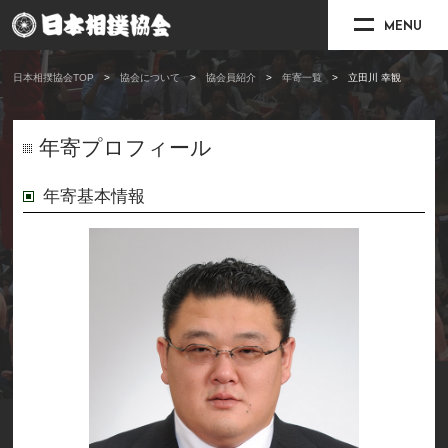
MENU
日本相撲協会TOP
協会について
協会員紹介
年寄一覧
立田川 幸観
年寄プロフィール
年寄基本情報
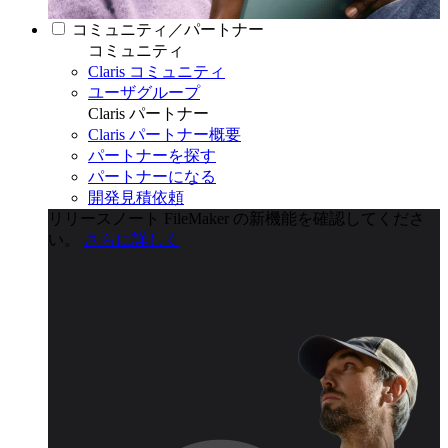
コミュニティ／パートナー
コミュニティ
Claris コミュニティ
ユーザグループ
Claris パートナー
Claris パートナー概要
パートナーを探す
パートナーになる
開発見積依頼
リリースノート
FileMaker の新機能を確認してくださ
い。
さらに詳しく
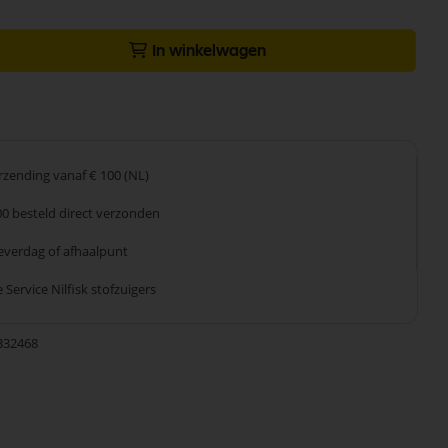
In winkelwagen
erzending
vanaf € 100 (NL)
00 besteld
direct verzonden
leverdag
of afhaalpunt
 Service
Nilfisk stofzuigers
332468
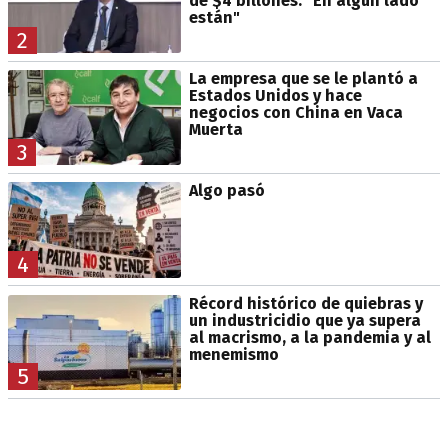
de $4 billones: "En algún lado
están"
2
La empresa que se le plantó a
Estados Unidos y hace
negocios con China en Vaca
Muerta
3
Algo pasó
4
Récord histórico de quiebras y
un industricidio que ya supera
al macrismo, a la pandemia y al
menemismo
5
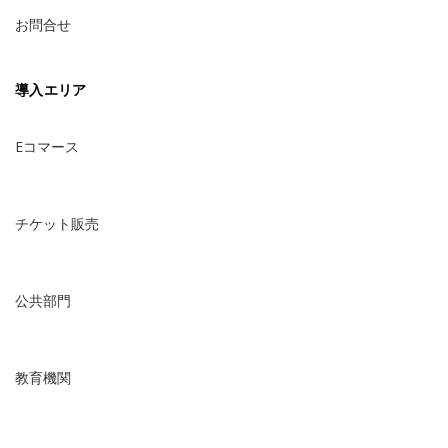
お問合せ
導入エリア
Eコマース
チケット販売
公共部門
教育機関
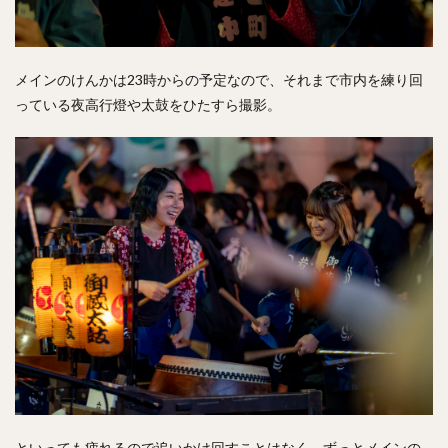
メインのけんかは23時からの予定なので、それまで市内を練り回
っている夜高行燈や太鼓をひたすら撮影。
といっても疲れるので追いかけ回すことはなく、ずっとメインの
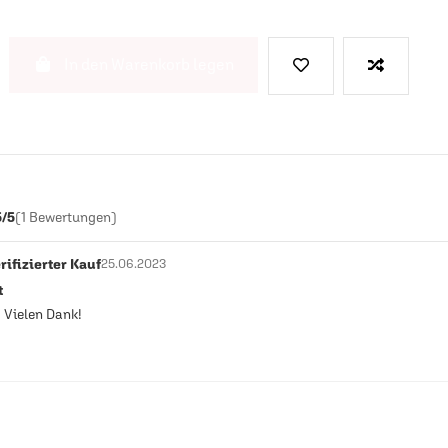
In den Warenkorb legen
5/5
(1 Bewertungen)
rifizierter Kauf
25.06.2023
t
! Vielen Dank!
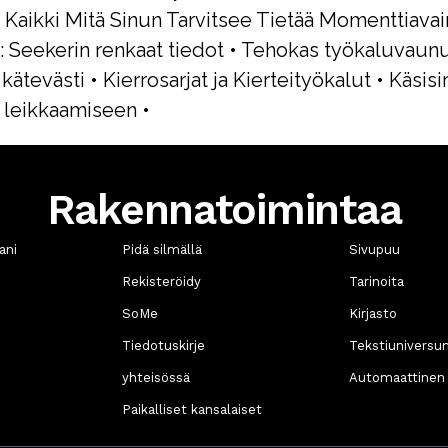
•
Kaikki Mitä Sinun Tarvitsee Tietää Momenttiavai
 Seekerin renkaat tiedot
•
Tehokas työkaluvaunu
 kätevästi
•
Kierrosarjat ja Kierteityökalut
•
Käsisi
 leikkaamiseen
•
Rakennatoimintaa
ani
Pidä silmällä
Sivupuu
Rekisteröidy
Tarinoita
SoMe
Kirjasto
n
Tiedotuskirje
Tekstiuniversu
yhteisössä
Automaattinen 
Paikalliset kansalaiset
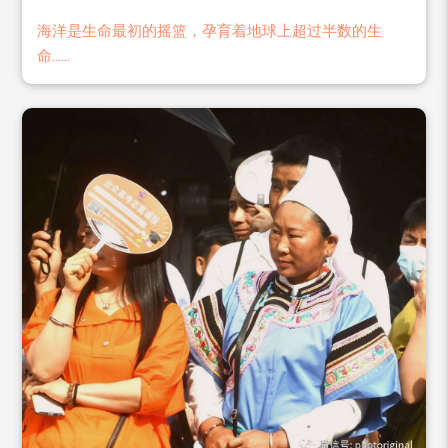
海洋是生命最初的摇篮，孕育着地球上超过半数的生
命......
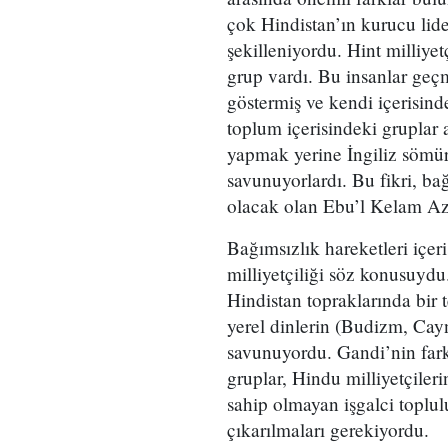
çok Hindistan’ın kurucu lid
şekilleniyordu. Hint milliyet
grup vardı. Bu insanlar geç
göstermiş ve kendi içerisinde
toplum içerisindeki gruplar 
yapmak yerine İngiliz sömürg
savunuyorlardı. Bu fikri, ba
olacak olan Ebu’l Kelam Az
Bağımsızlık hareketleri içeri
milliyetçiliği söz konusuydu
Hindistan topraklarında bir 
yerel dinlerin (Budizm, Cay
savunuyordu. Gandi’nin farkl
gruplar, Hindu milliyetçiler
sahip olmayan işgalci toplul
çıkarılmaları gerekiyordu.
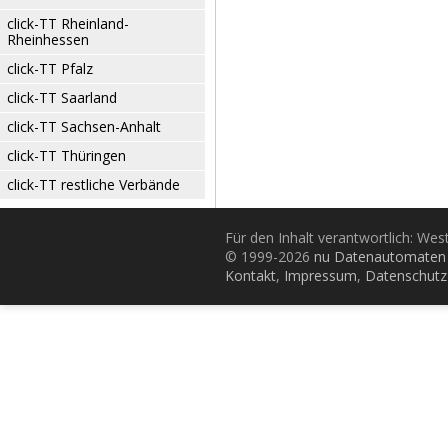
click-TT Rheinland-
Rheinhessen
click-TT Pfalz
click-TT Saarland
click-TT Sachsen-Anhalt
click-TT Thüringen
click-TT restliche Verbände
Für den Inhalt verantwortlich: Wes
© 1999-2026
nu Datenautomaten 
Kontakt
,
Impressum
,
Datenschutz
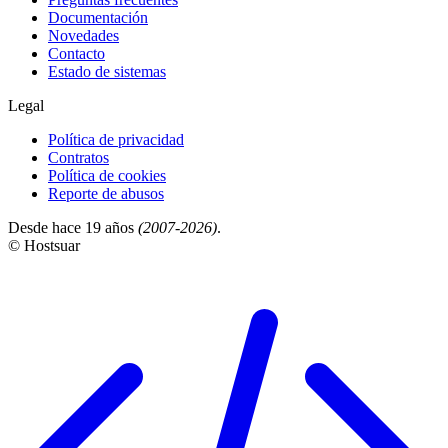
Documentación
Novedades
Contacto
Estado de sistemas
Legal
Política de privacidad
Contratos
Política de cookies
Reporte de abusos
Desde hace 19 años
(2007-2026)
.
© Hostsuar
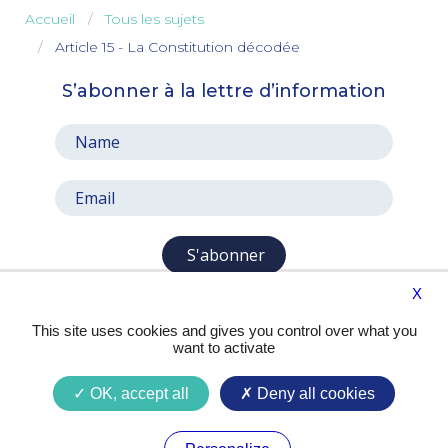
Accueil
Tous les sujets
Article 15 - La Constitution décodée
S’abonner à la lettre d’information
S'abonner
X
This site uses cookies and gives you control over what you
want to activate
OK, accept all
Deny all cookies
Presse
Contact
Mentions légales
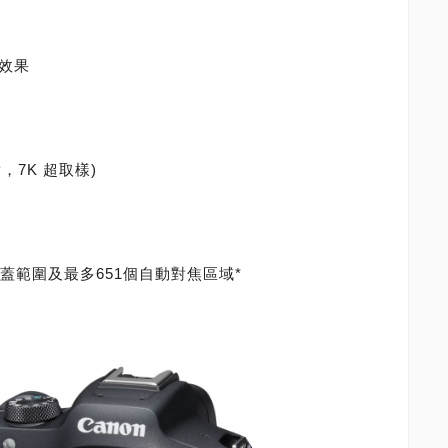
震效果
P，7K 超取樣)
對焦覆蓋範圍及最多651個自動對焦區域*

--

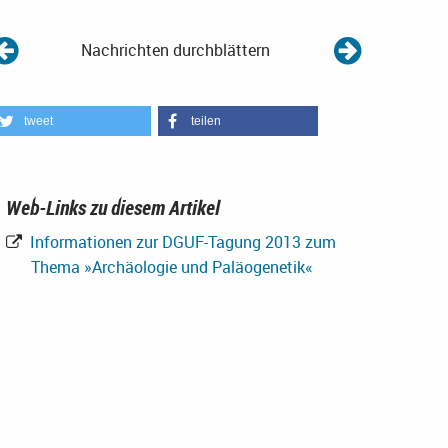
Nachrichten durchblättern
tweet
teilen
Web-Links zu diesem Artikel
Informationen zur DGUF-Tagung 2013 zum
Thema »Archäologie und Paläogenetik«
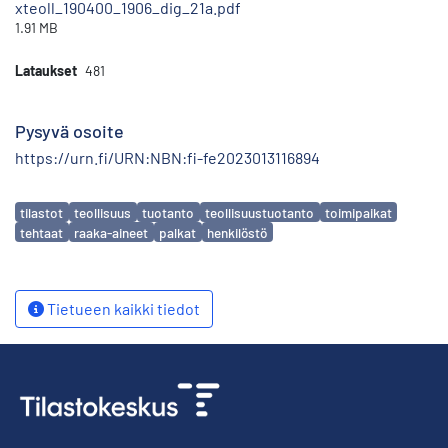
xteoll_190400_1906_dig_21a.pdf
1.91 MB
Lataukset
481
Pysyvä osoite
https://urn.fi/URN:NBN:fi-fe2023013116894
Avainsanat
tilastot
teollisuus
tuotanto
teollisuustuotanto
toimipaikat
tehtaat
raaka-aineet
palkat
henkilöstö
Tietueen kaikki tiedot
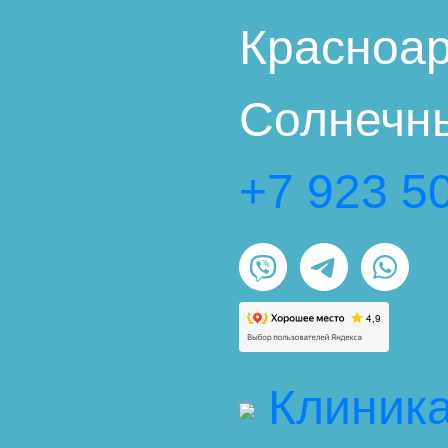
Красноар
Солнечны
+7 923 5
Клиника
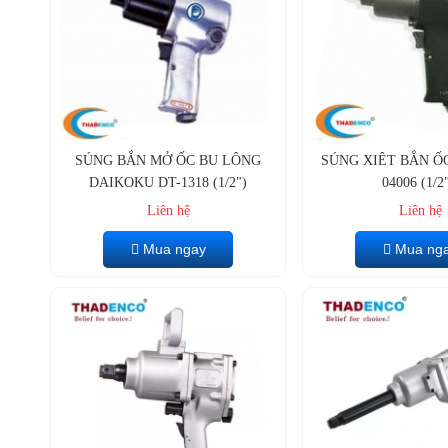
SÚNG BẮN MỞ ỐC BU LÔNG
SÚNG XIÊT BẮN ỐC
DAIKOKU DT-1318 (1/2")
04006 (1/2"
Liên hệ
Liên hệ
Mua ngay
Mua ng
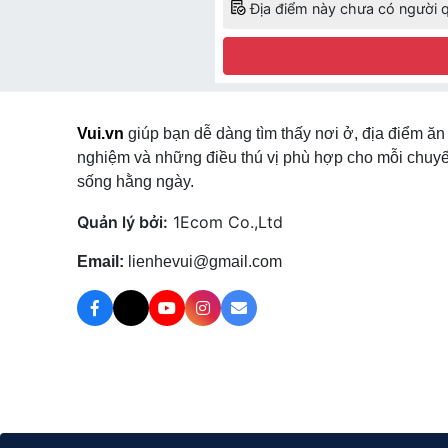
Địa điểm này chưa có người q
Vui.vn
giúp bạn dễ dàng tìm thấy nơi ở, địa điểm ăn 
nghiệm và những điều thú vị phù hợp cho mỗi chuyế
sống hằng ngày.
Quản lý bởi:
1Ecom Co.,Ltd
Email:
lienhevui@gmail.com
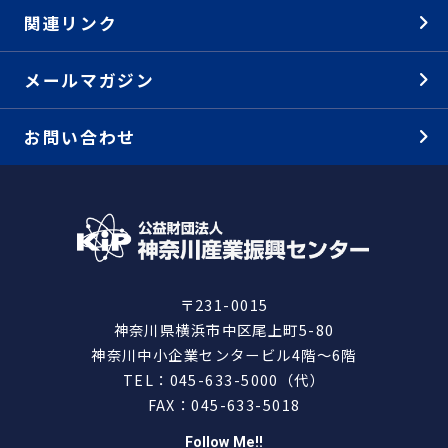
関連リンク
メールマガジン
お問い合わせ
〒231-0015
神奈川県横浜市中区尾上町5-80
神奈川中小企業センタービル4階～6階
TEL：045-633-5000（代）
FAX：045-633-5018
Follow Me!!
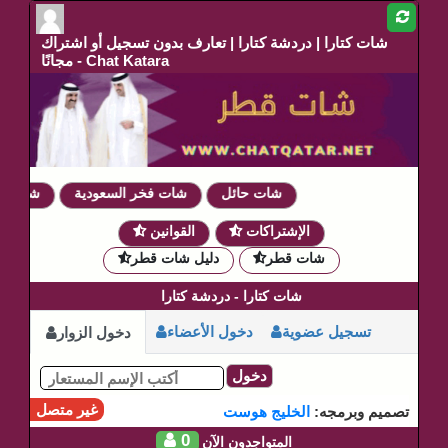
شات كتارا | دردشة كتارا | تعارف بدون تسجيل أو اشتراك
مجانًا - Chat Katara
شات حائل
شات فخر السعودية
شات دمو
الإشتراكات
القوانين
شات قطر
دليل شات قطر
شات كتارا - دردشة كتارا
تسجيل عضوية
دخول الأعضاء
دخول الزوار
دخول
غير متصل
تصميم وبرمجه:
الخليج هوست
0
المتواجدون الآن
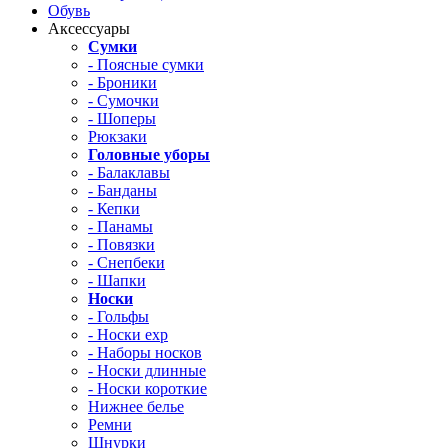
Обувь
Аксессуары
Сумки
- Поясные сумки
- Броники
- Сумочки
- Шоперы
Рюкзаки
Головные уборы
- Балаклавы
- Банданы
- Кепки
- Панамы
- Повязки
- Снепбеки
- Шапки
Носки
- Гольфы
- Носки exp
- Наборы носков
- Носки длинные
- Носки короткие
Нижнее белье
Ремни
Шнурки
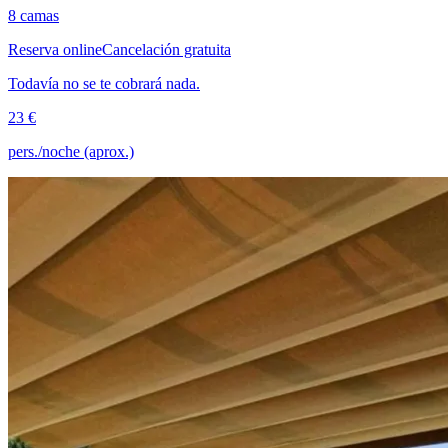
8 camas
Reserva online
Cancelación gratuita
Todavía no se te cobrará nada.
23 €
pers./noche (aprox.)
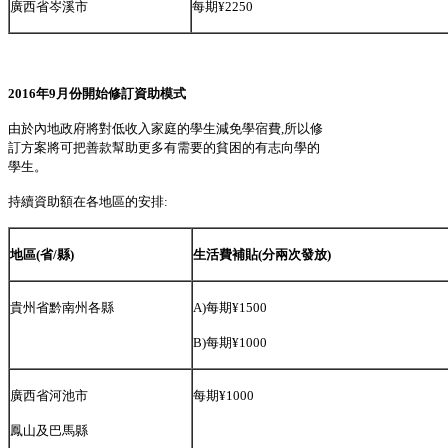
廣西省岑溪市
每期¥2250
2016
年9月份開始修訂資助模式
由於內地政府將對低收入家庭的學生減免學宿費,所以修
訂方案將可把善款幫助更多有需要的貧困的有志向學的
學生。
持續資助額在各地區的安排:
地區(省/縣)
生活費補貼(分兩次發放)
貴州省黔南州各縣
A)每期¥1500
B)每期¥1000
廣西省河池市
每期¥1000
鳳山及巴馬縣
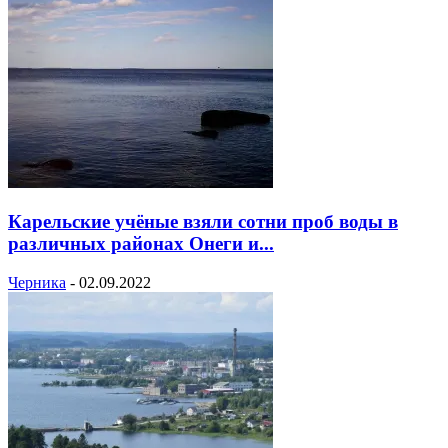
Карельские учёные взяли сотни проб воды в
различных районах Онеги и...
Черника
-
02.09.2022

● **What you are asked to do**: Read through the entries, then copy every line where the string "abonner" is found.

● **Solution**:
S’abonner à la lettre d’information
S'abonner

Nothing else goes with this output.